By Michael Knowles
Daily Express – 12 February 2020
National security will be at risk when the Royal Navy's fighting fleet sinks to a historic low, defence experts warn. The number of frigates in service could fall to just nine in the 2020s – a fraction of the formidable naval strength Britain once deployed. Former Navy head Admiral Lord West said:
"We are an island nation and we forget that at our peril. We depend on the sea and we need to maintain our maritime capability."
Navy chiefs were hoping to start replacing the existing force of 13 ageing Type 23 frigates in three years to stop our "woefully inadequate" fleet shrinking further. The Navy is committed to buying eight new Type 26 anti-submarine frigates and five less capable Type 31 general purpose frigates. The Type 23s are to be phased out one by one from 2023. But the first Type 26s and Type 31s are now not expected to enter service until May 2027.
Even "optimistic" estimates suggest that the earliest the first new Type 31s can come into service is 2025, according to a Parliamentary briefing report for MPs. The problem will be made worse by the Navy's six Type 45 destroyers each having to be fitted with new engines in the next five years. Falklands veteran Lord West said:
"The Government promised we would maintain 19 frigates and destroyers but now the number could drop as low as 15. We haven't got enough frigates anyway to do the tasks we have in hand like protecting our shipping in the Strait of Hormuz. When we deploy a carrier to the Far East next year we will need a couple of ships with it. Nelson said, 'When I die I will have 'lack of frigates' engraved on my heart' – and he had 110."
Lord West was backed by the former Naval editor of Jane's, Paul Beaver, who said:
"Make no mistake. This capability gap puts security at risk."

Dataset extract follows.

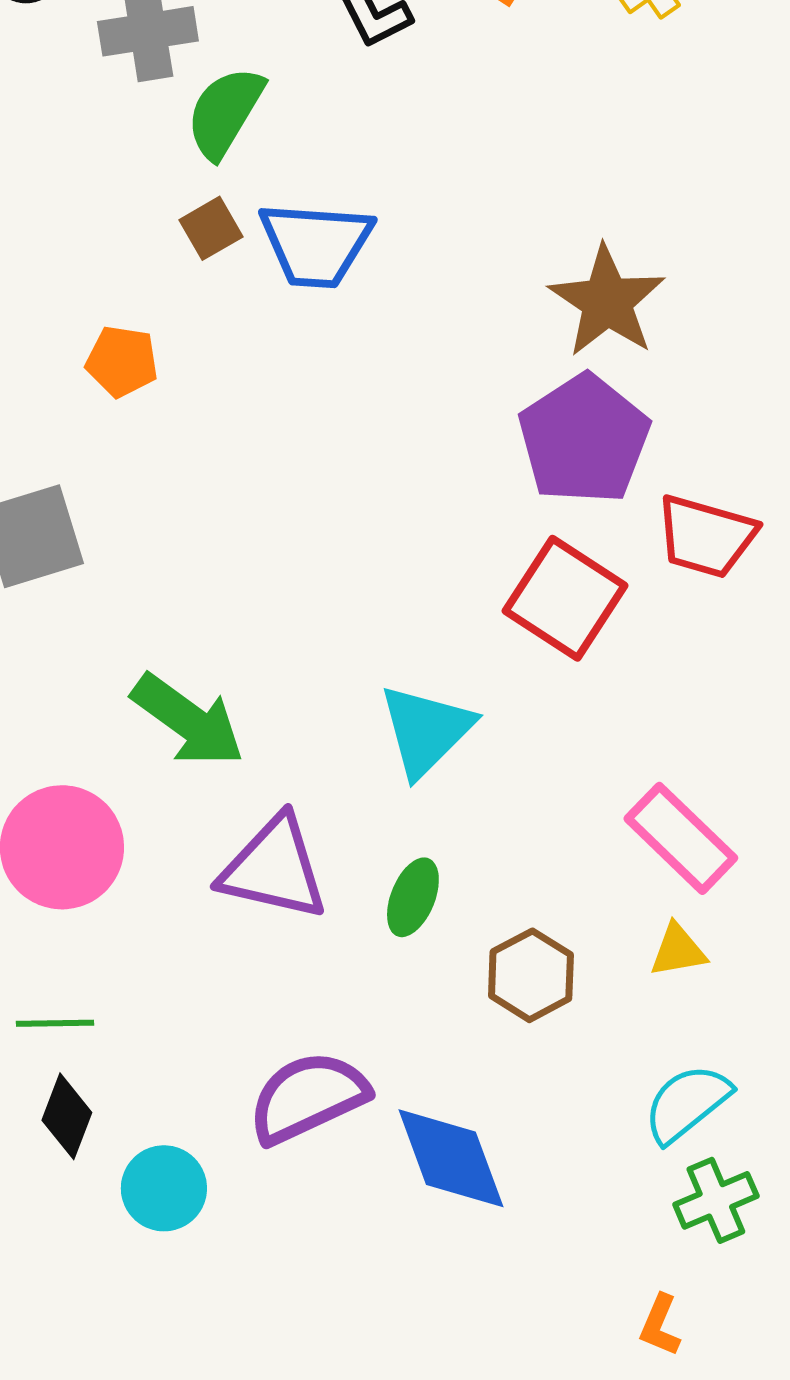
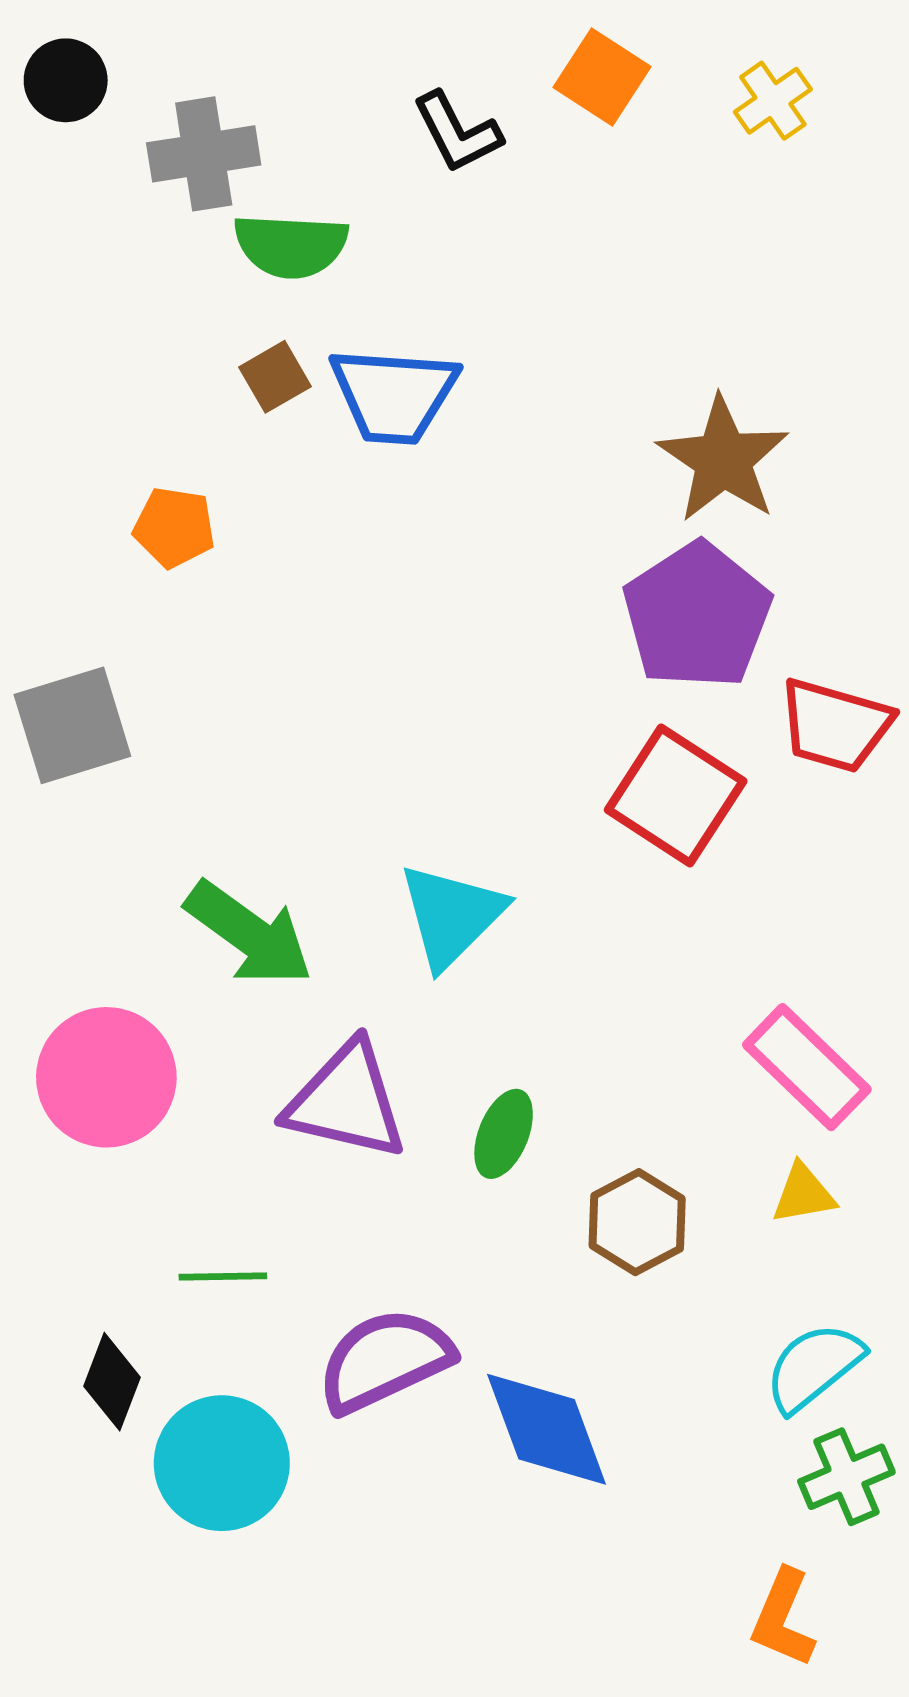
green semicircle: (225, 112) -> (291, 246), turned -118
cyan triangle: (426, 730) -> (452, 915), moved
green line: (55, 1023) -> (223, 1276), moved
cyan circle: (164, 1188) -> (222, 1463), size x1.4
orange L-shape: (660, 1325) -> (783, 1618), size x1.4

The number of frigates and destroyers has plummeted from 70 in 1975 to 35 in the 1990s and now to just 19. Last September Defence Secretary Ben Wallace, announcing that the new frigates would be built in Britain, said the Type 31 would be fast, versatile warships
"projecting power and influence from the North Atlantic to the Pacific."
But the briefing paper for MPs revealed the Type 23s will begin to leave service in 2023 – while the first Type 26, HMS Glasgow, has an "in-service date" of 2027.
Dr Julian Lewis, former chair of Parliament's Defence Select Committee, said:
"The size of the surface fleet is already below critical mass and there have been substantial problems with recruitment and retention. To reduce the size of the fleet any further will make it very difficult for us to defend our interests at sea worldwide."
Former head of the Armed Forces, Admiral Lord Boyce, described the number of frigates and destroyers as "anorexic". All eight Type 26s will be called after cities including Belfast and Cardiff but the 31s are still unnamed.